How to Grow Peonies in Hamilton (Clay, Ants, and All)

If you've walked past a front garden in Hamilton this week and stopped dead at a bush absolutely loaded with ridiculous, ruffled, fragrant blooms – that's a peony, and yes, you can grow one too.

There's something a little magical about a peony, and a lot of it is the anticipation. The buds are enormous – tight, round, and dramatic – and they don't rush. For days you get to watch them swell and crack and unfurl, a bit more every morning, until one day there's a flower the size of your hand. Most plants make you wait for the show. A peony lets you watch the whole thing happen in slow motion.

Here's the other part nobody tells you: peonies are also one of the easiest, longest-lived perennials you can plant here. They love our cold winters, they don't mind our heavy clay, and once they're settled in they'll outlive most of the fences around them. A well-placed peony can keep blooming for fifty years or more, which I think is pretty cool for something you plant once and mostly leave alone.

The catch is patience. Peonies take their time getting started, and almost everything that goes "wrong" with them comes down to one or two small mistakes at planting.
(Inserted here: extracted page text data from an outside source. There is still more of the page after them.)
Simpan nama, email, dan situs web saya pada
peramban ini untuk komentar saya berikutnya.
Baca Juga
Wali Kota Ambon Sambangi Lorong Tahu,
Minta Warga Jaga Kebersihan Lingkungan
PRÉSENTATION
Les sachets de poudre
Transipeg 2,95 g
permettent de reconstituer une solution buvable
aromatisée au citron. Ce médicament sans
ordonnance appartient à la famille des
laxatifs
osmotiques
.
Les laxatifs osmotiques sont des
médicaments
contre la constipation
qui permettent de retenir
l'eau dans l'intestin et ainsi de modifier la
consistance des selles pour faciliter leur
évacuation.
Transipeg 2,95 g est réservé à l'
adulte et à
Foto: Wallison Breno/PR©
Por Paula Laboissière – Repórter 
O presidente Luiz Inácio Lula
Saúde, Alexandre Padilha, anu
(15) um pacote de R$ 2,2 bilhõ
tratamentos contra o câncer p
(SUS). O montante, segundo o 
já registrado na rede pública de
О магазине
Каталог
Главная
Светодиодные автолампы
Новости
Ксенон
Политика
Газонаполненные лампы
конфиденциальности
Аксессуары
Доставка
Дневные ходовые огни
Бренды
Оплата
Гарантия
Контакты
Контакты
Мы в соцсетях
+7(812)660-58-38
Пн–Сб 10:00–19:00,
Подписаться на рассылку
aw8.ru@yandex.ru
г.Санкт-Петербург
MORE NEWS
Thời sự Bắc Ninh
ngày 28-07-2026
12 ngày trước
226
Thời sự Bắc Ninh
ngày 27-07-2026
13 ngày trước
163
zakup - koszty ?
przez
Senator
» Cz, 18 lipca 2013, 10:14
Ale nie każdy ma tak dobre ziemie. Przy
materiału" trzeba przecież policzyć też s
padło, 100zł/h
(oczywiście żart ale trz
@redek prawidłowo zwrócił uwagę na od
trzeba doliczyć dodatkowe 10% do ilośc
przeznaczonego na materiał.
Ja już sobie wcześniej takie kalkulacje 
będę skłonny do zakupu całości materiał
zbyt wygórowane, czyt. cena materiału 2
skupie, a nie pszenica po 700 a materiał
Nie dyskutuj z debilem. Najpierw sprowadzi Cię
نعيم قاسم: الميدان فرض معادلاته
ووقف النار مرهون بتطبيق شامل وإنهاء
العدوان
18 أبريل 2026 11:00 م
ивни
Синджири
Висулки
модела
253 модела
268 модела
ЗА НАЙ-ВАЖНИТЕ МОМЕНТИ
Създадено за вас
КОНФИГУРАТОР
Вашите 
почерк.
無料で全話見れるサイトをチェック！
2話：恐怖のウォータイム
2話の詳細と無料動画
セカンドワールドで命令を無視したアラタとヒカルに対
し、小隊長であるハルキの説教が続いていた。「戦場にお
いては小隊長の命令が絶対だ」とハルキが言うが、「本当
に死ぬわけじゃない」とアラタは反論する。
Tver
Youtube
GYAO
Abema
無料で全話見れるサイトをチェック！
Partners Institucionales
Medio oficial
So let's get those right, and then mostly get out of their way.

A quick note before we dig in: June is peony-admiring season, not peony-planting season. The best time to put one in the ground is fall. So treat this as your planning guide – bookmark it, scout your spot, and you'll be ready when the bare-root divisions show up in September. And if you just want to go soak them in right now, Gage Park has giant peony plantings that are absolutely worth a walk this time of year.
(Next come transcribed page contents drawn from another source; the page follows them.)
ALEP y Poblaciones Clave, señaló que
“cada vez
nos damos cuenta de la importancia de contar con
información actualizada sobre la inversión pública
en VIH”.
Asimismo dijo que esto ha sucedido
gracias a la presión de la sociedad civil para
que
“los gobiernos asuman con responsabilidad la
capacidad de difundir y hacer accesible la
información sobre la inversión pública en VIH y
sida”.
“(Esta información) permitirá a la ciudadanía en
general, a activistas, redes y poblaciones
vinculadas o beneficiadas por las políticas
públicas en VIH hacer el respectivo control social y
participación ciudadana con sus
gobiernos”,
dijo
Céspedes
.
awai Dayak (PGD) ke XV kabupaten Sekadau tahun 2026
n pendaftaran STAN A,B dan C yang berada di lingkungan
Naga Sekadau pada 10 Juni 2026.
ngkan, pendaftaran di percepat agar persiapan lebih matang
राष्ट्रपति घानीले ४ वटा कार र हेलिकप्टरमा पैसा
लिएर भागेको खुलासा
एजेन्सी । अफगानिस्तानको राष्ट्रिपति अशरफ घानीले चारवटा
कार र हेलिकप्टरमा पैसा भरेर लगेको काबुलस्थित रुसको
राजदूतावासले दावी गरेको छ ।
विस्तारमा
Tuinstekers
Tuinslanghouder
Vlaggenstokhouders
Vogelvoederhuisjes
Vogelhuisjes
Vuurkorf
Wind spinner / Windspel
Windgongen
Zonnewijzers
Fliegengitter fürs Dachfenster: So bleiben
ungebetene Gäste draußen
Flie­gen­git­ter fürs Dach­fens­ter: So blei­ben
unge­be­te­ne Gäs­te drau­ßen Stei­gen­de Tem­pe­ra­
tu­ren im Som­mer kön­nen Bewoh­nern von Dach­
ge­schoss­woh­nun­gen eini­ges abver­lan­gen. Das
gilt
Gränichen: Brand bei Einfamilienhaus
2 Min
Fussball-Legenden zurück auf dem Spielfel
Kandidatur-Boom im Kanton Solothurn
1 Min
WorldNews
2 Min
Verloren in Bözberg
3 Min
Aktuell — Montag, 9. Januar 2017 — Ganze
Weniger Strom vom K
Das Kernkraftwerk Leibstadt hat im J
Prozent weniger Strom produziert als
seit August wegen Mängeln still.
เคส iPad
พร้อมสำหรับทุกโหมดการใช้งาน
Why Hamilton is basically peony heaven

Most "good for clay" plant conversations are about tolerating clay. Peonies actually like it.

  • Our winters do the work. Peonies need a proper cold spell to set buds. Zone 5b gives them exactly that, no effort from you required.
  • Clay holds what they need. Heavy clay hangs onto water and nutrients, and peonies are heavy enough feeders to appreciate that. Think of your soil as a bank account – clay is the account that doesn't leak.
  • They're not fussy once established. No staking circus, no constant watering, no babying. A mature peony mostly wants to be left alone, which is my favourite kind of plant.

The one thing clay can't be is soggy. Peonies will sulk and rot in a spot that stays wet, so we'll choose location with drainage in mind.

My gardenia peonies, year 4

Where to plant: sun, soil, space

  • Sun: Full sun is the dream – six or more hours. They'll survive in part shade, but you'll trade away flowers for foliage, and the whole point of a peony is the flowers.
  • Drainage over richness: Clay is fine. Standing water is not. Avoid the low spot where puddles linger after rain. If your only sunny spot is a soggy one, a raised mound or bed solves it.
  • Room to grow: Give each plant about a metre of space. They get wide and bushy, and good airflow between plants keeps fungal problems away in our humid summers.
  • Pick the forever spot: Peonies genuinely resent being moved. Choose a place you're happy with for the long haul, because they'd rather not be relocated once they've dug in.

How to plant (this is the part that matters)

If you remember one thing from this whole post, make it this: plant your peony shallow.

The growth buds – the little pink "eyes" on the root – should sit no more than 2.5 to 5 cm (about an inch or two) below the soil surface. Plant them deeper than that and you'll get a healthy, leafy plant that stubbornly refuses to bloom, year after year. It's the single most common reason a peony won't flower, and it's completely avoidable.

The steps:

  1. Dig a generous hole in your sunny, well-drained spot. Loosen the clay around it with a fork rather than tilling it to dust.
  2. Mix in a couple of handfuls of compost and a sprinkle of bone meal, which supports flowering. Peonies aren't big feeders, so go light.
  3. Set the root so the eyes are just below the surface – an inch or two, no more. When in doubt, plant it a touch too shallow rather than too deep.
  4. Backfill, water in well, and resist the urge to bury it deeper. I know it feels too shallow. Trust me.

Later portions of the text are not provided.